1. Thou shalt decline to review those articles where you know what your recommendation will be based on the author names only.
2. Thou shalt not steal the ideas in the paper you are reviewing and use them as your own.
3. Thou shalt not – in a second round of reviews – generate a whole new set of criticisms you could have raised the first time around.
4. Thou shalt not gratuitously increase your own citation count by recommending the authors reference your own work without due reason.
5. Thou shalt not let your own citation count be a factor in whether you recommend publication or not.
6. Thou shalt not actually be the editor pretending to be Reviewer B.

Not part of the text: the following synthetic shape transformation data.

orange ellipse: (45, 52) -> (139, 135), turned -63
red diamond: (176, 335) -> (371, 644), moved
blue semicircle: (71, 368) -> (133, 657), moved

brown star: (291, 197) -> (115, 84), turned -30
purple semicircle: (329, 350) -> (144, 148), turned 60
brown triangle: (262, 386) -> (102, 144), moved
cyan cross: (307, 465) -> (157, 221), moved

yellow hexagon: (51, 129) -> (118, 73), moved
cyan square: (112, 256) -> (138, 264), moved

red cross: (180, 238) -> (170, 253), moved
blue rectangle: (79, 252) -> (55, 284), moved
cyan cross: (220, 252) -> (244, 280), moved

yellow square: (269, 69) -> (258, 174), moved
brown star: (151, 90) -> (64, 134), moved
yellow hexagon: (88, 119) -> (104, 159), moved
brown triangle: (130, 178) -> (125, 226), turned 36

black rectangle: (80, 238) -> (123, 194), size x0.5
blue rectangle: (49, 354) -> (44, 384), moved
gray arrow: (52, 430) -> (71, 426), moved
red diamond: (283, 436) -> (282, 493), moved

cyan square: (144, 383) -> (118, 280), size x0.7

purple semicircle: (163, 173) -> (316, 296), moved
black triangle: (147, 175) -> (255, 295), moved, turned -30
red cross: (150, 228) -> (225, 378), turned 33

7. Thou shalt not comment that the submission seems like it has been written by a postgraduate/undergraduate/non-native speaker, especially when you know that it has been.
8. Thou shalt not use anonymity to behave, write or criticise in a way that you would not do face-to-face. Remember it is another person on the end of your comments.
9. Thou shalt not google the authors and use their status or publication history as a proxy for the quality of the paper.
10. Thou shalt do all the above to the best of your abilities, in a timely fashion, with courtesy and yet expect no pay or reward, even though others may receive pay or reward as a result of your efforts.